Over the course of my life I've designed and built many products/projects. Not a single one that had deadlines imposed by the customer was late. It might deviate on non critical feature set but the main course has been always served properly.
I suspect customers that asked you to, say, build a new inventory tracking tool that interfaces with their existing enterprise infrastructure (SAP, Salesforce, etc) didn't ask you to do it in 2 weeks.
So what was asked was probably -reasonable-. If it wasn't, you probably would have dropped the customer/left the company out of frustration.
If it was reasonable, for a sufficiently fully featured solution that you COULD drop features and still have an MVP, then I would fully expect you to do so.
That's PM Triangle 101; you can give on features while keeping cost and time fixed.
That's just how we handle the fact that estimates are wrong, but we have to keep a date (we drop features, or bring on more people if the work is sufficiently parallelizable). This article is about the estimates being wrong.
>"That's just how we handle the fact that estimates are wrong"
Estimates are not wrong. We agree upfront what is guaranteed to be delivered by deadline. The rest is optional. I might do it if I am significantly ahead of schedule or should they decide to continue with my services after initial delivery. Sometimes they order initial product but then prefer to maintain it themselves.
I know, I'm supposed to be modest but it is the truth. And I did not mean just me personally. Some things I did on my own and for some I had to involve team.
I think one of the reasons is that while I am reasonably good at architecture and programming in general I do not really get hung up on processes / languages / tools / technologies etc. What makes me tick is when I see the product working and serving people. That's the only thing I really interested in.
> I know, I'm supposed to be modest but it is the truth.
I don't think you were downvoted because you were immodest (although I'm sure it didn't help) but because your comment doesn't contribute much to the discussion.
Do you have any comments on the content of the article? Do you have any estimation techniques to share? What were the deadlines based on?
>"People estimate the median completion time well, but not the mean."
I do not estimate either. I estimate guaranteed delivery date and what functionality will be delivered by such date.
My "special" estimation technique is probably that I do not always do things in prescribed way. I am not afraid to look outside and find ways that would bring solutions faster (sometimes by much) than the standard recipe.

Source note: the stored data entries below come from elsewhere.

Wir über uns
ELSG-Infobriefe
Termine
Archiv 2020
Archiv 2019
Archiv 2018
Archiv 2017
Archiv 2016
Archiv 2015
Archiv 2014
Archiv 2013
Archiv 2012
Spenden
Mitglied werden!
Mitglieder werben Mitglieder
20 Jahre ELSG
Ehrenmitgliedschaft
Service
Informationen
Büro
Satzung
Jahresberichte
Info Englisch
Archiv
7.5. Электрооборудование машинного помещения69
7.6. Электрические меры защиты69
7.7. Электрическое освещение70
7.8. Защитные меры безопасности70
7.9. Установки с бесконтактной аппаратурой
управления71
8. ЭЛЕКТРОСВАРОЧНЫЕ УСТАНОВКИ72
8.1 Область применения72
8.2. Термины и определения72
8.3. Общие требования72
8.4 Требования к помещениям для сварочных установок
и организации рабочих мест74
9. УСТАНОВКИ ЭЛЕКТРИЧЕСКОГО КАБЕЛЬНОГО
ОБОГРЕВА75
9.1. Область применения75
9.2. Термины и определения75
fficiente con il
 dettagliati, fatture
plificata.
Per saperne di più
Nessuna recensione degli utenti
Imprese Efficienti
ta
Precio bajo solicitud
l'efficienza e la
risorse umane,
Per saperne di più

Here is the example of the unconventional way I used to save someone's butt in 2 weeks when the other company (Certified consultant shop charging $300 per hour per developer) could not do it in 2.5 month
https://news.ycombinator.com/item?id=21055881
What kind of things do you make, how well do you know the technology/domain, what are the customers/users like, and how long out are the deadlines set? Why do you think you're so successful when so many other people have problems with estimating schedules?

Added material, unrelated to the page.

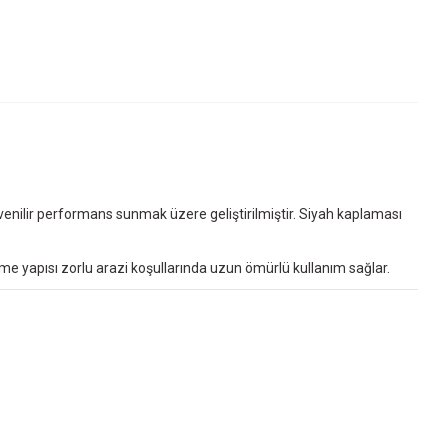
venilir performans sunmak üzere geliştirilmiştir. Siyah kaplaması
zeme yapısı zorlu arazi koşullarında uzun ömürlü kullanım sağlar.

I made various things. Two examples to show the range - Enterprise grade business process middleware for Telcos. Software and microcontroller firmware for law enforcement. And then everything in between.
I have never really thoroughly analyzed why I am successful with the estimate and delivery. I think I'd be way more interested in it if I was late. Since I am not I do not really care. I just am and this is enough for me.
I am eternally grateful to my University (nothing to do with comp science btw) and teachers though who taught me not to blindly remember the rules but how create those. I guess this helped me to become who I am.